BEGIN Record excerpts

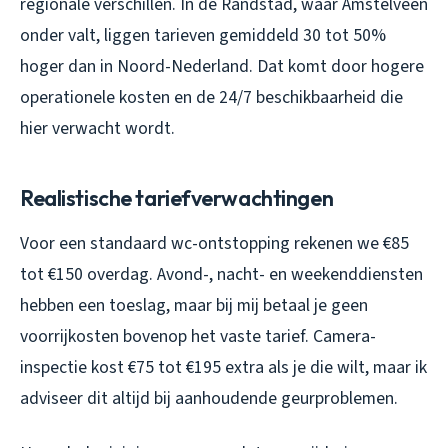
regionale verschillen. In de Randstad, waar Amstelveen
onder valt, liggen tarieven gemiddeld 30 tot 50%
hoger dan in Noord-Nederland. Dat komt door hogere
operationele kosten en de 24/7 beschikbaarheid die
hier verwacht wordt.
Realistische tariefverwachtingen
Voor een standaard wc-ontstopping rekenen we €85
tot €150 overdag. Avond-, nacht- en weekenddiensten
hebben een toeslag, maar bij mij betaal je geen
voorrijkosten bovenop het vaste tarief. Camera-
inspectie kost €75 tot €195 extra als je die wilt, maar ik
adviseer dit altijd bij aanhoudende geurproblemen.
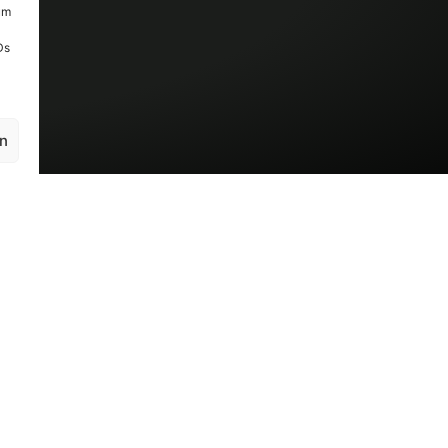
um
Ds
en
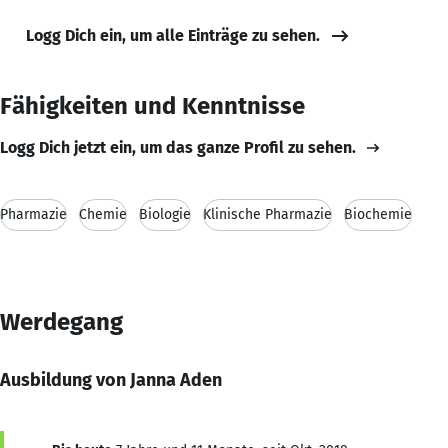
Logg Dich ein, um alle Einträge zu sehen.
Fähigkeiten und Kenntnisse
Logg Dich jetzt ein, um das ganze Profil zu sehen.
Pharmazie
Chemie
Biologie
Klinische Pharmazie
Biochemie
Werdegang
Ausbildung von Janna Aden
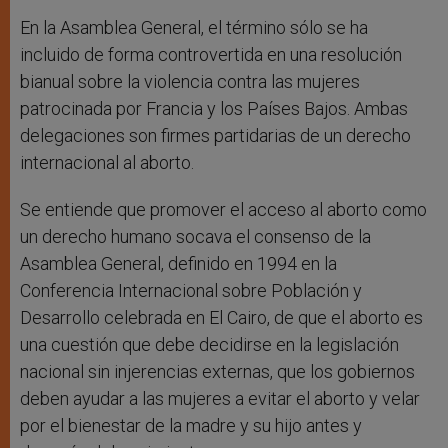
En la Asamblea General, el término sólo se ha
incluido de forma controvertida en una resolución
bianual sobre la violencia contra las mujeres
patrocinada por Francia y los Países Bajos. Ambas
delegaciones son firmes partidarias de un derecho
internacional al aborto.
Se entiende que promover el acceso al aborto como
un derecho humano socava el consenso de la
Asamblea General, definido en 1994 en la
Conferencia Internacional sobre Población y
Desarrollo celebrada en El Cairo, de que el aborto es
una cuestión que debe decidirse en la legislación
nacional sin injerencias externas, que los gobiernos
deben ayudar a las mujeres a evitar el aborto y velar
por el bienestar de la madre y su hijo antes y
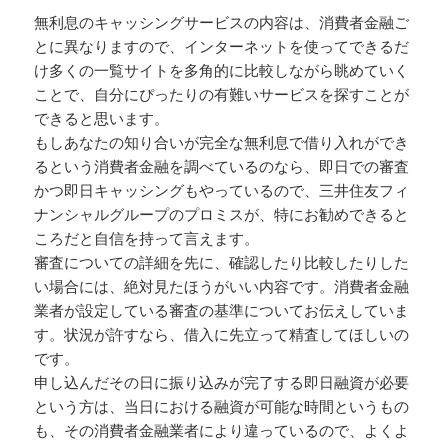
無利息のキャッシングサービスの内容は、消費者金融ご
とに異なりますので、インターネットを使ってできるだ
け多くの一覧サイトを多角的に比較しながら眺めていく
ことで、自分にぴったりの有難いサービスを探すことが
できると思います。
もしあなたの知り合いが完全な無利息で借り入れができ
るという消費者金融を調べているのなら、即日での審査
かつ即日キャッシングもやっているので、三井住友フィ
ナンシャルグループのプロミスが、特にお勧めできると
ころだと自信を持って言えます。
審査についての詳細を先に、確認したり比較したりした
い場合には、絶対見たほうがいい内容です。消費者金融
業者が設定している審査の基準についてお伝えしていま
す。状況が許すなら、借入に先立って精査してほしいの
です。
申し込んだその日に振り込みが完了する即日融資が必要
という方は、当日における融資が可能な時間というもの
も、その消費者金融業者により違っているので、よくよ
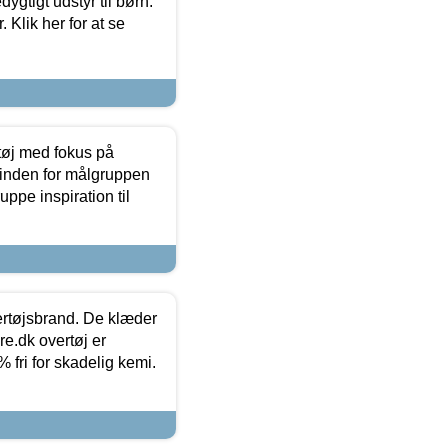
tigt udstyr til børn.
 Klik her for at se
tøj med fokus på
t inden for målgruppen
ppe inspiration til
vertøjsbrand. De klæder
ure.dk overtøj er
fri for skadelig kemi.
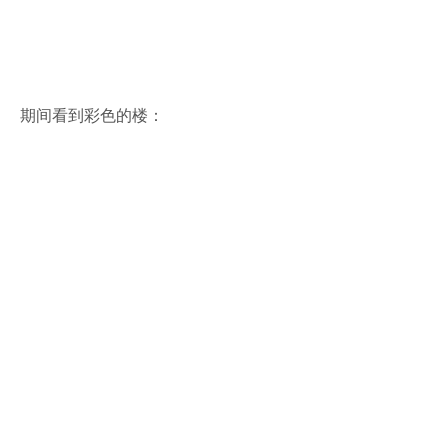
期间看到彩色的楼：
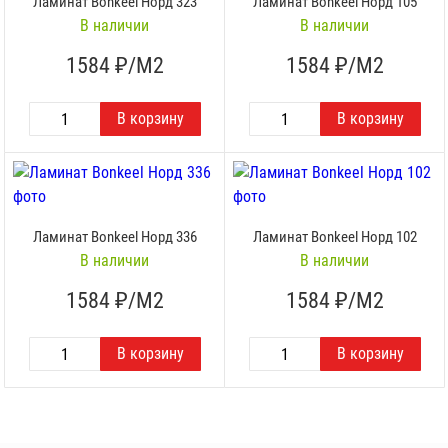
Ламинат Bonkeel Норд 323
Ламинат Bonkeel Норд 105
В наличии
В наличии
1584
₽/М2
1584
₽/М2
Ламинат Bonkeel Норд 336
Ламинат Bonkeel Норд 102
В наличии
В наличии
1584
₽/М2
1584
₽/М2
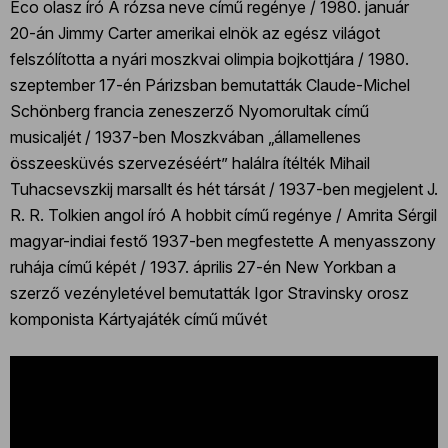
Eco olasz író A rózsa neve című regénye / 1980. január
20-án Jimmy Carter amerikai elnök az egész világot
felszólította a nyári moszkvai olimpia bojkottjára / 1980.
szeptember 17-én Párizsban bemutatták Claude-Michel
Schönberg francia zeneszerző Nyomorultak című
musicaljét / 1937-ben Moszkvában „államellenes
összeesküvés szervezéséért” halálra ítélték Mihail
Tuhacsevszkij marsallt és hét társát / 1937-ben megjelent J.
R. R. Tolkien angol író A hobbit című regénye / Amrita Sérgil
magyar-indiai festő 1937-ben megfestette A menyasszony
ruhája című képét / 1937. április 27-én New Yorkban a
szerző vezényletével bemutatták Igor Stravinsky orosz
komponista Kártyajáték című művét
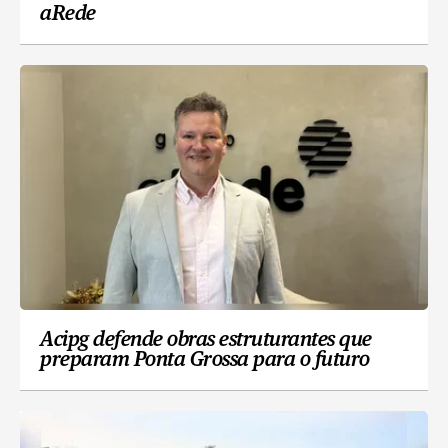
aRede
Acipg defende obras estruturantes que
preparam Ponta Grossa para o futuro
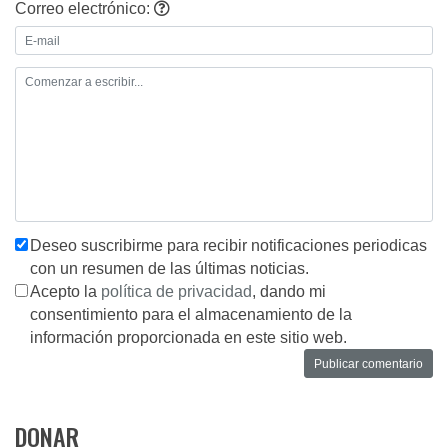
Correo electrónico:
Deseo suscribirme para recibir notificaciones periodicas
con un resumen de las últimas noticias.
Acepto la
política de privacidad
, dando mi
consentimiento para el almacenamiento de la
información proporcionada en este sitio web.
DONAR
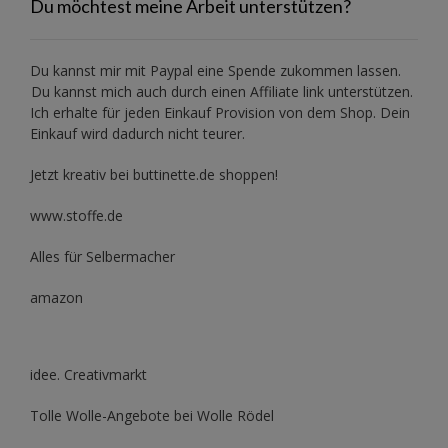
Du möchtest meine Arbeit unterstützen?
Du kannst mir mit
Paypal
eine Spende zukommen lassen.
Du kannst mich auch durch einen Affiliate link unterstützen.
Ich erhalte für jeden Einkauf Provision von dem Shop. Dein
Einkauf wird dadurch nicht teurer.
Jetzt kreativ bei buttinette.de shoppen!
www.stoffe.de
Alles für Selbermacher
amazon
idee. Creativmarkt
Tolle Wolle-Angebote bei Wolle Rödel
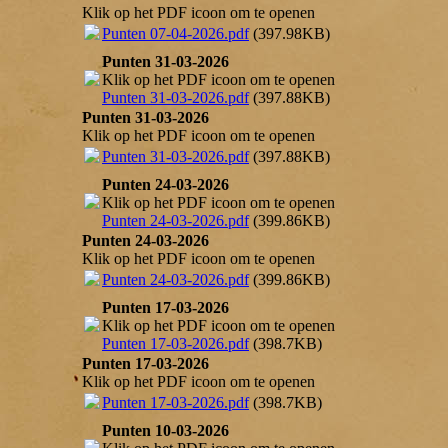
Klik op het PDF icoon om te openen
Punten 07-04-2026.pdf
(397.98KB)
Punten 31-03-2026
Klik op het PDF icoon om te openen
Punten 31-03-2026.pdf
(397.88KB)
Punten 31-03-2026
Klik op het PDF icoon om te openen
Punten 31-03-2026.pdf
(397.88KB)
Punten 24-03-2026
Klik op het PDF icoon om te openen
Punten 24-03-2026.pdf
(399.86KB)
Punten 24-03-2026
Klik op het PDF icoon om te openen
Punten 24-03-2026.pdf
(399.86KB)
Punten 17-03-2026
Klik op het PDF icoon om te openen
Punten 17-03-2026.pdf
(398.7KB)
Punten 17-03-2026
Klik op het PDF icoon om te openen
Punten 17-03-2026.pdf
(398.7KB)
Punten 10-03-2026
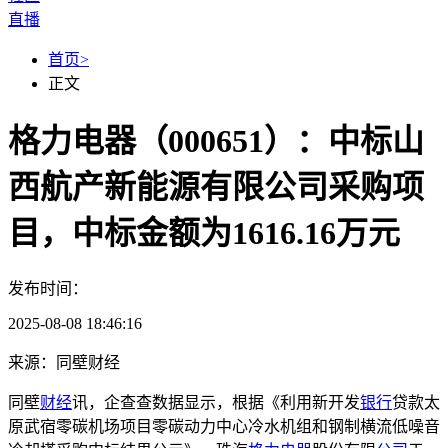
直播
首页
>
正文
格力电器（000651）：中标山
西航产新能源有限公司采购项
目，中标金额为1616.16万元
发布时间：
2025-08-08 18:46:16
来源：同壁财经
同壁
财经
讯，企查查数据显示，根据《利用新开发
银行
贷款太
原武宿零碳机场项目零碳动力中心冷水机组和钢制横流低噪音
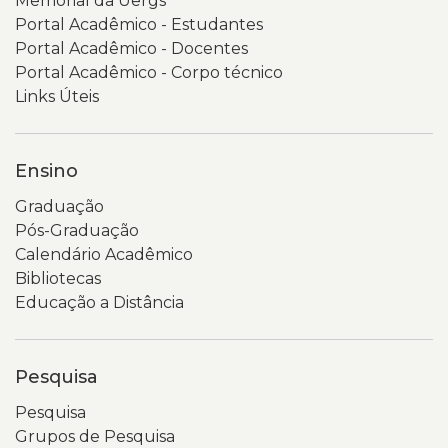
Memorial da Uergs
Consulta
Transparência
Portal Acadêmico - Estudantes
Popular
e
Portal Acadêmico - Docentes
2026,
Governança
Portal Acadêmico - Corpo técnico
com
da
Links Úteis
fundo
Universidade
em
Estadual
tons
do
Ensino
de
Rio
Graduação
verde
Grande
Pós-Graduação
e
do
Calendário Acadêmico
elementos
Sul
Bibliotecas
gráficos
(Uergs).
Educação a Distância
circulares.
No
É
topo
possível
aparecem
Pesquisa
ler
o
o
logotipo
Pesquisa
título
da
Grupos de Pesquisa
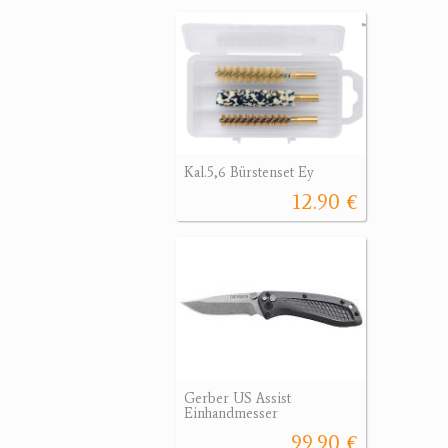
Kal.5,6 Bürstenset Ey
12.90 €
Gerber US Assist
Einhandmesser
99.90 €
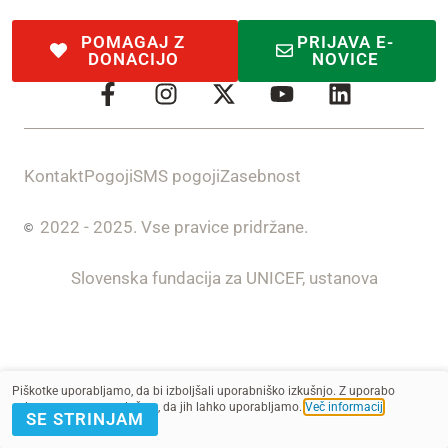
POMAGAJ Z
PRIJAVA E-
DONACIJO
NOVICE
Kontakt
Pogoji
SMS pogoji
Zasebnost
2022 - 2025. Vse pravice pridržane.
Slovenska fundacija za UNICEF, ustanova
Piškotke uporabljamo, da bi izboljšali uporabniško izkušnjo. Z uporabo
spletnega mesta soglašate, da jih lahko uporabljamo.
Več informacij
.
SE STRINJAM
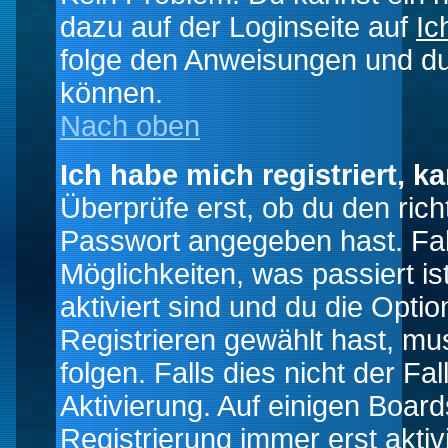
dazu auf der Loginseite auf
Ic
folge den Anweisungen und du 
können.
Nach oben
Ich habe mich registriert, k
Überprüfe erst, ob du den ri
Passwort angegeben hast. Fall
Möglichkeiten, was passiert
aktiviert sind und du die Opti
Registrieren gewählt hast, m
folgen. Falls dies nicht der Fal
Aktivierung. Auf einigen Boards
Registrierung immer erst akti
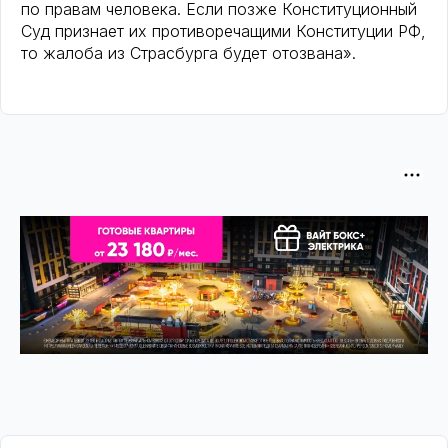
по правам человека. Если позже Конституционный
Суд признает их противоречащими Конституции РФ,
то жалоба из Страсбурга будет отозвана».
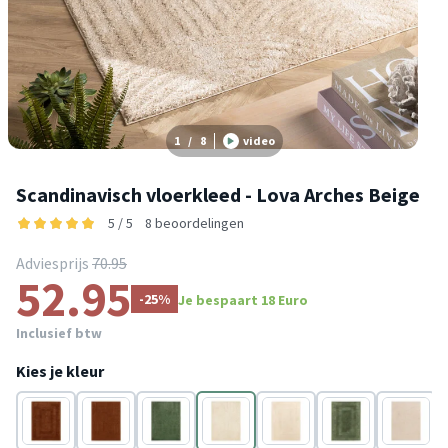
1
/
8
video
Scandinavisch vloerkleed - Lova Arches Beige
5 / 5
8 beoordelingen
Adviesprijs
70.95
52.95
-25%
Je bespaart 18 Euro
Inclusief btw
Kies je kleur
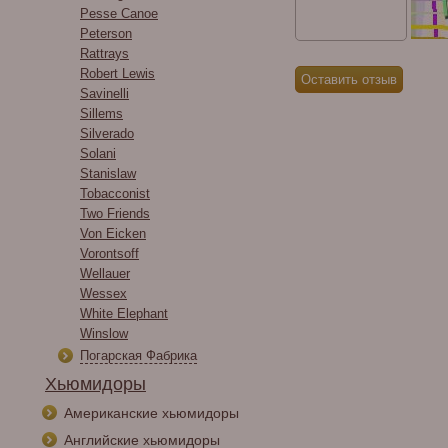
Pesse Canoe
Peterson
Rattrays
Robert Lewis
Savinelli
Sillems
Silverado
Solani
Stanislaw
Tobacconist
Two Friends
Von Eicken
Vorontsoff
Wellauer
Wessex
White Elephant
Winslow
Погарская Фабрика
Хьюмидоры
Американские хьюмидоры
Английские хьюмидоры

END Record excerpts

__Required work__
Give back each line above verbatim, dropping every picture.

__Exercise output__
regionale verschillen. In de Randstad, waar Amstelveen
onder valt, liggen tarieven gemiddeld 30 tot 50%
hoger dan in Noord-Nederland. Dat komt door hogere
operationele kosten en de 24/7 beschikbaarheid die
hier verwacht wordt.
Realistische tariefverwachtingen
Voor een standaard wc-ontstopping rekenen we €85
tot €150 overdag. Avond-, nacht- en weekenddiensten
hebben een toeslag, maar bij mij betaal je geen
voorrijkosten bovenop het vaste tarief. Camera-
inspectie kost €75 tot €195 extra als je die wilt, maar ik
adviseer dit altijd bij aanhoudende geurproblemen.
um
Ds
en
Logg Dich ein, um alle Einträge zu sehen.
Fähigkeiten und Kenntnisse
Logg Dich jetzt ein, um das ganze Profil zu sehen.
Pharmazie
Chemie
Biologie
Klinische Pharmazie
Biochemie
Werdegang
Ausbildung von Janna Aden
En la Asamblea General, el término sólo se ha
incluido de forma controvertida en una resolución
bianual sobre la violencia contra las mujeres
patrocinada por Francia y los Países Bajos. Ambas
delegaciones son firmes partidarias de un derecho
internacional al aborto.
Se entiende que promover el acceso al aborto como
un derecho humano socava el consenso de la
Asamblea General, definido en 1994 en la
Conferencia Internacional sobre Población y
Desarrollo celebrada en El Cairo, de que el aborto es
una cuestión que debe decidirse en la legislación
nacional sin injerencias externas, que los gobiernos
deben ayudar a las mujeres a evitar el aborto y velar
por el bienestar de la madre y su hijo antes y
無利息のキャッシングサービスの内容は、消費者金融ご
とに異なりますので、インターネットを使ってできるだ
け多くの一覧サイトを多角的に比較しながら眺めていく
ことで、自分にぴったりの有難いサービスを探すことが
できると思います。
もしあなたの知り合いが完全な無利息で借り入れができ
るという消費者金融を調べているのなら、即日での審査
かつ即日キャッシングもやっているので、三井住友フィ
ナンシャルグループのプロミスが、特にお勧めできると
ころだと自信を持って言えます。
審査についての詳細を先に、確認したり比較したりした
い場合には、絶対見たほうがいい内容です。消費者金融
業者が設定している審査の基準についてお伝えしていま
す。状況が許すなら、借入に先立って精査してほしいの
です。
申し込んだその日に振り込みが完了する即日融資が必要
という方は、当日における融資が可能な時間というもの
も、その消費者金融業者により違っているので、よくよ
tigt udstyr til børn.
 Klik her for at se
tøj med fokus på
t inden for målgruppen
ppe inspiration til
vertøjsbrand. De klæder
ure.dk overtøj er
fri for skadelig kemi.
期间看到彩色的楼：
Ламинат Bonkeel Норд 323
Ламинат Bonkeel Норд 105
В наличии
В наличии
1584
₽/М2
1584
₽/М2
Ламинат Bonkeel Норд 336
Ламинат Bonkeel Норд 102
В наличии
В наличии
1584
₽/М2
1584
₽/М2
Eco olasz író A rózsa neve című regénye / 1980. január
20-án Jimmy Carter amerikai elnök az egész világot
felszólította a nyári moszkvai olimpia bojkottjára / 1980.
szeptember 17-én Párizsban bemutatták Claude-Michel
Schönberg francia zeneszerző Nyomorultak című
musicaljét / 1937-ben Moszkvában „államellenes
összeesküvés szervezéséért” halálra ítélték Mihail
Tuhacsevszkij marsallt és hét társát / 1937-ben megjelent J.
R. R. Tolkien angol író A hobbit című regénye / Amrita Sérgil
magyar-indiai festő 1937-ben megfestette A menyasszony
ruhája című képét / 1937. április 27-én New Yorkban a
szerző vezényletével bemutatták Igor Stravinsky orosz
komponista Kártyajáték című művét
aRede
Acipg defende obras estruturantes que
preparam Ponta Grossa para o futuro
Correo electrónico:
Deseo suscribirme para recibir notificaciones periodicas
con un resumen de las últimas noticias.
Acepto la
política de privacidad
, dando mi
consentimiento para el almacenamiento de la
información proporcionada en este sitio web.
DONAR
Du möchtest meine Arbeit unterstützen?
Du kannst mir mit
Paypal
eine Spende zukommen lassen.
Du kannst mich auch durch einen Affiliate link unterstützen.
Ich erhalte für jeden Einkauf Provision von dem Shop. Dein
Einkauf wird dadurch nicht teurer.
Jetzt kreativ bei buttinette.de shoppen!
www.stoffe.de
Alles für Selbermacher
amazon
idee. Creativmarkt
Tolle Wolle-Angebote bei Wolle Rödel
Klik op het PDF icoon om te openen
Punten 07-04-2026.pdf
(397.98KB)
Punten 31-03-2026
Klik op het PDF icoon om te openen
Punten 31-03-2026.pdf
(397.88KB)
Punten 31-03-2026
Klik op het PDF icoon om te openen
Punten 31-03-2026.pdf
(397.88KB)
Punten 24-03-2026
Klik op het PDF icoon om te openen
Punten 24-03-2026.pdf
(399.86KB)
Punten 24-03-2026
Klik op het PDF icoon om te openen
Punten 24-03-2026.pdf
(399.86KB)
Punten 17-03-2026
Klik op het PDF icoon om te openen
Punten 17-03-2026.pdf
(398.7KB)
Punten 17-03-2026
Klik op het PDF icoon om te openen
Punten 17-03-2026.pdf
(398.7KB)
Punten 10-03-2026
直播
首页
>
正文
格力电器（000651）：中标山
西航产新能源有限公司采购项
目，中标金额为1616.16万元
发布时间：
2025-08-08 18:46:16
来源：同壁财经
同壁
财经
讯，企查查数据显示，根据《利用新开发
银行
贷款太
原武宿零碳机场项目零碳动力中心冷水机组和钢制横流低噪音
Memorial da Uergs
Consulta
Transparência
Portal Acadêmico - Estudantes
Popular
e
Portal Acadêmico - Docentes
2026,
Governança
Portal Acadêmico - Corpo técnico
com
da
Links Úteis
fundo
Universidade
em
Estadual
tons
do
Ensino
de
Rio
Graduação
verde
Grande
Pós-Graduação
e
do
Calendário Acadêmico
elementos
Sul
Bibliotecas
gráficos
(Uergs).
Educação a Distância
circulares.
No
É
topo
possível
aparecem
Pesquisa
ler
o
o
logotipo
Pesquisa
título
da
Grupos de Pesquisa
Kal.5,6 Bürstenset Ey
12.90 €
Gerber US Assist
Einhandmesser
99.90 €
POMAGAJ Z
PRIJAVA E-
DONACIJO
NOVICE
Kontakt
Pogoji
SMS pogoji
Zasebnost
2022 - 2025. Vse pravice pridržane.
Slovenska fundacija za UNICEF, ustanova
Piškotke uporabljamo, da bi izboljšali uporabniško izkušnjo. Z uporabo
spletnega mesta soglašate, da jih lahko uporabljamo.
Več informacij
.
SE STRINJAM
dazu auf der Loginseite auf
Ic
folge den Anweisungen und du 
können.
Nach oben
Ich habe mich registriert, k
Überprüfe erst, ob du den ri
Passwort angegeben hast. Fall
Möglichkeiten, was passiert
aktiviert sind und du die Opti
Registrieren gewählt hast, m
folgen. Falls dies nicht der Fal
Aktivierung. Auf einigen Boards
Registrierung immer erst akti
по правам человека. Если позже Конституционный
Суд признает их противоречащими Конституции РФ,
то жалоба из Страсбурга будет отозвана».
1
/
8
video
Scandinavisch vloerkleed - Lova Arches Beige
5 / 5
8 beoordelingen
Adviesprijs
70.95
52.95
-25%
Je bespaart 18 Euro
Inclusief btw
Kies je kleur
Pesse Canoe
Peterson
Rattrays
Robert Lewis
Savinelli
Sillems
Silverado
Solani
Stanislaw
Tobacconist
Two Friends
Von Eicken
Vorontsoff
Wellauer
Wessex
White Elephant
Winslow
Погарская Фабрика
Хьюмидоры
Американские хьюмидоры
Английские хьюмидоры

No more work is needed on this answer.